- Aliabad-e Chahdegan Location within Iran
- Coordinates: 28°49′55″N 59°15′24″E﻿ / ﻿28.83194°N 59.25667°E
- Country: Iran
- Province: Kerman
- County: Fahraj
- District: Negin Kavir
- Rural District: Chahdegal

Population (2016)
- • Total: 450
- Time zone: UTC+3:30 (IRST)

= Aliabad-e Chahdegan =

Village in Kerman province, Iran

Aliabad-e Chahdegan (علی‌آباد چاهدگان) (Note: Also romanized as ‘Alīābād-e Chāhdegān; also known as ‘Alīābād and ‘Alīābād-e Chāhdegāl (علی‌آباد چاهدگال)) is a village in Chahdegal Rural District of Negin Kavir District, Fahraj County, Kerman province, Iran.

==Demographics==
===Population===
At the time of the 2006 National Census, the village's population was 775 in 171 households, when it was in the former Rigan District of Bam County.

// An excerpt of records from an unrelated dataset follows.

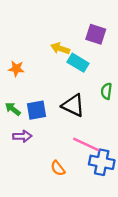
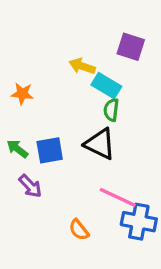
green semicircle: (106, 91) -> (111, 110), moved
purple arrow: (22, 136) -> (30, 186), turned 48

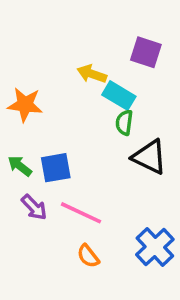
orange star: (22, 94) -> (25, 105), size x1.4
black triangle: (100, 144) -> (150, 157), moved
pink line: (118, 197) -> (81, 213), moved
blue cross: (139, 222) -> (155, 247), turned 36

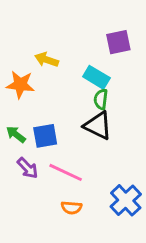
purple square: (146, 52) -> (118, 42), turned -30
yellow arrow: (92, 74) -> (47, 60), moved
black triangle: (150, 157) -> (98, 126), moved
orange semicircle: (88, 256) -> (72, 208), turned -48

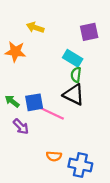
yellow arrow: (47, 60) -> (35, 27), moved
orange star: (20, 85) -> (15, 52), moved
pink line: (66, 172) -> (52, 113), moved
blue cross: (126, 200) -> (80, 165), moved, turned -35

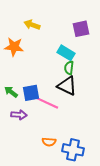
purple arrow: (21, 127) -> (19, 115), turned -42

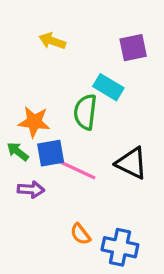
orange star: (14, 47) -> (34, 122), moved
green semicircle: (69, 68) -> (85, 112), moved, size x1.5
black triangle: (67, 86) -> (131, 163), moved
orange semicircle: (49, 142) -> (80, 234), turned 48

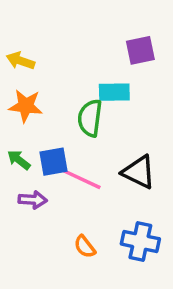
yellow arrow: (52, 41) -> (20, 61), moved
cyan rectangle: (108, 87) -> (114, 92), turned -32
orange star: (34, 122) -> (26, 106), moved
blue cross: (120, 247) -> (140, 241), moved

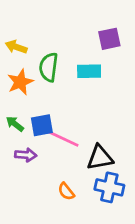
orange star: (26, 106) -> (20, 82), turned -30
green semicircle: (90, 118) -> (49, 67), moved
black triangle: (139, 172) -> (100, 158), moved, turned -36

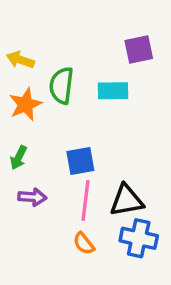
green arrow: (15, 124) -> (19, 158), turned -102
blue square: (42, 125) -> (80, 161), moved
pink line: (63, 139) -> (86, 201), moved, turned 72

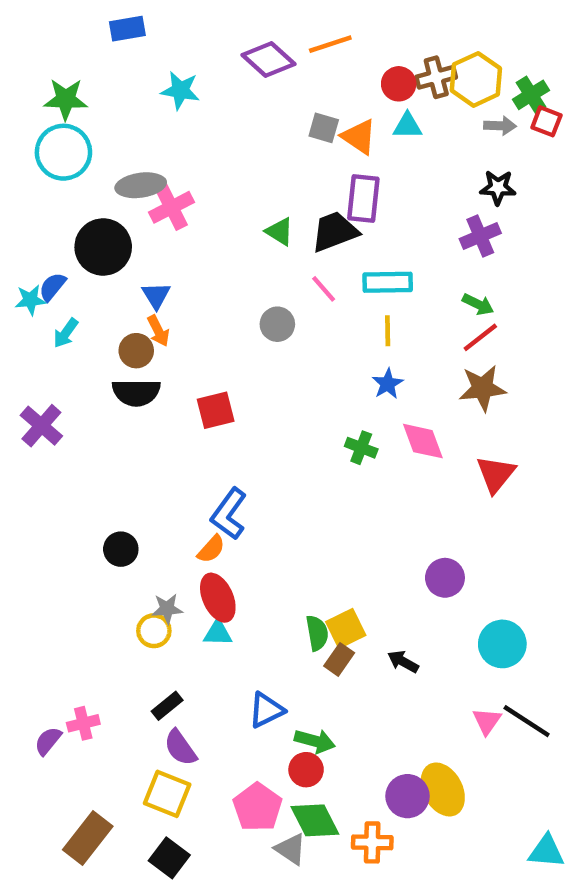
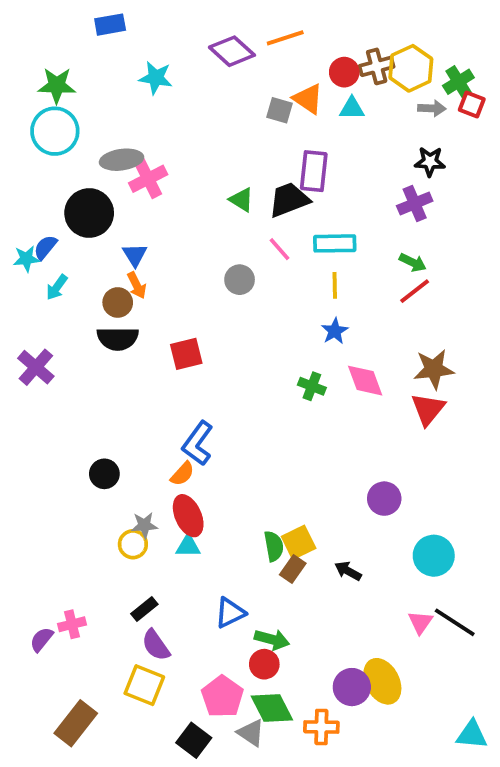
orange triangle: (359, 137) -> (308, 99), moved
brown star: (482, 388) -> (434, 369), moved
black square: (169, 858) -> (194, 740), moved

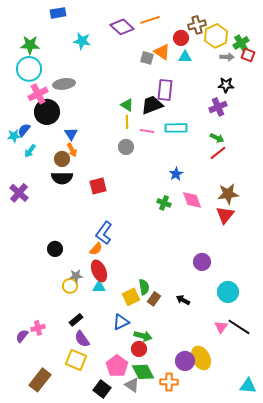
brown cross: (377, 66) -> (197, 25), moved
pink cross: (148, 179) -> (38, 94), moved
pink line: (280, 249) -> (147, 131), turned -40
yellow line: (335, 285) -> (127, 122), moved
yellow square: (299, 542) -> (131, 297), moved

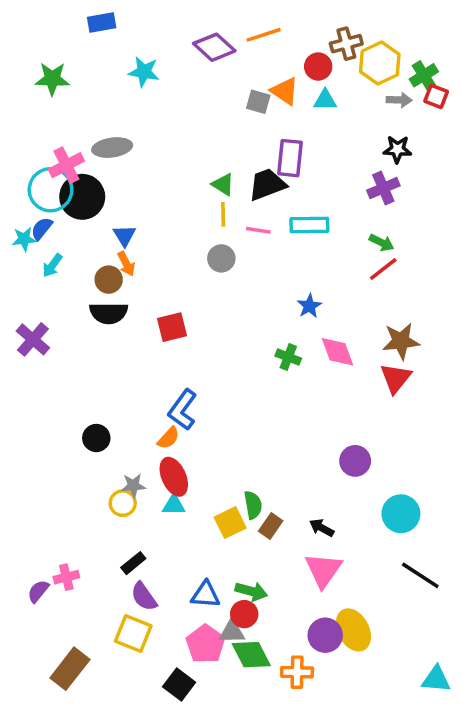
cyan circle: (29, 69) -> (51, 190), moved
blue triangle: (121, 322) -> (205, 595), moved, turned 30
pink triangle: (221, 327) -> (323, 570), moved, size x1.6
gray triangle: (132, 385) -> (232, 632), moved, turned -35

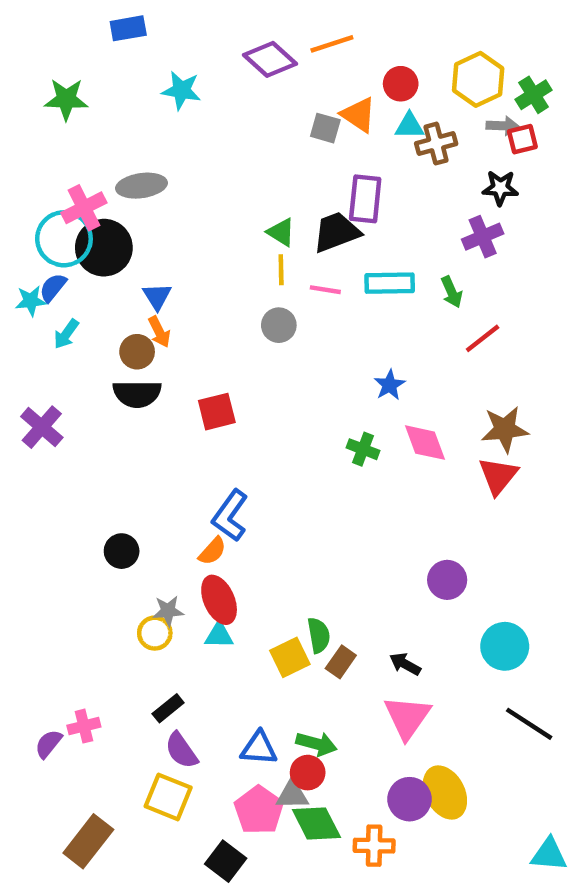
brown cross: (346, 44) -> (436, 144), moved
red square: (436, 96) -> (522, 139), moved, turned -35
green arrow: (382, 243) -> (452, 292), moved, turned 40

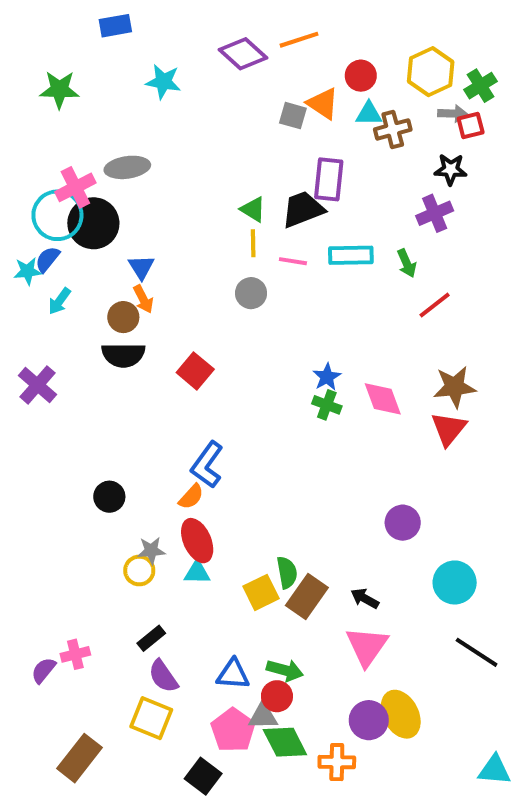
blue star: (390, 385) -> (327, 377), moved
red square: (217, 412) -> (195, 371), turned -36
brown rectangle: (341, 662) -> (307, 596), size x1.5

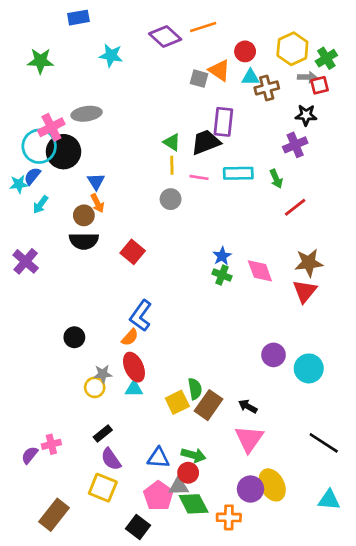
cyan circle: (455, 582) -> (309, 368), moved
cyan triangle: (494, 770) -> (329, 500), moved

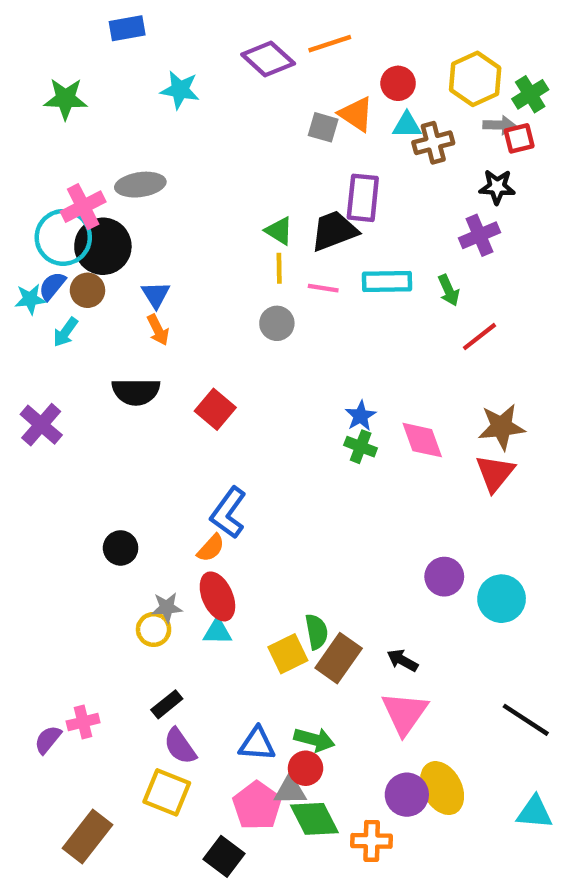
brown circle: (84, 215) -> (87, 290), moved

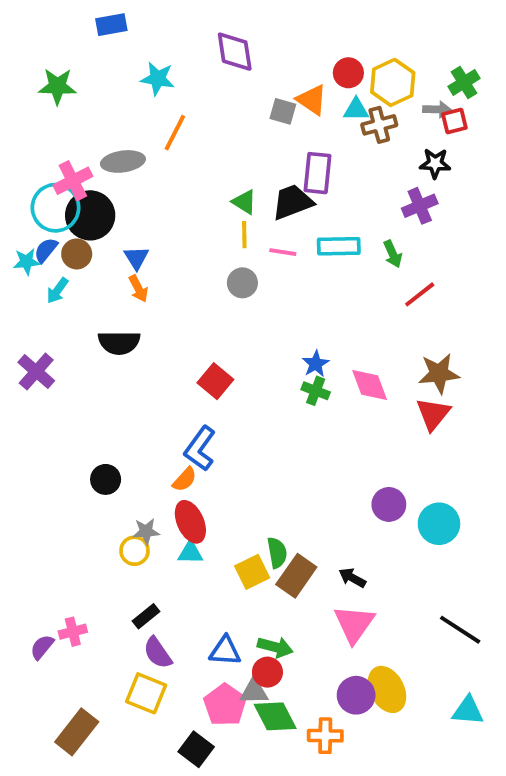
orange line: (330, 44) -> (175, 133), moved, turned -45
purple diamond: (268, 59) -> (235, 52), turned 39
yellow hexagon: (475, 79) -> (393, 82), moved
red square: (215, 409) -> (215, 381), moved

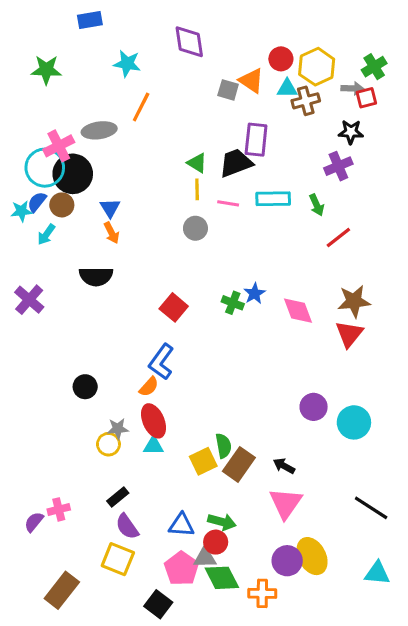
green cross: (316, 391) -> (233, 303), moved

The following census in 2011 counted 670 people in 151 households, by which time the rural district had been separated from the county in the establishment of Fahraj County. The rural district was transferred to the new Negin Kavir District. The 2016 census measured the population of the village as 450 people in 116 households. It was the most populous village in its rural district.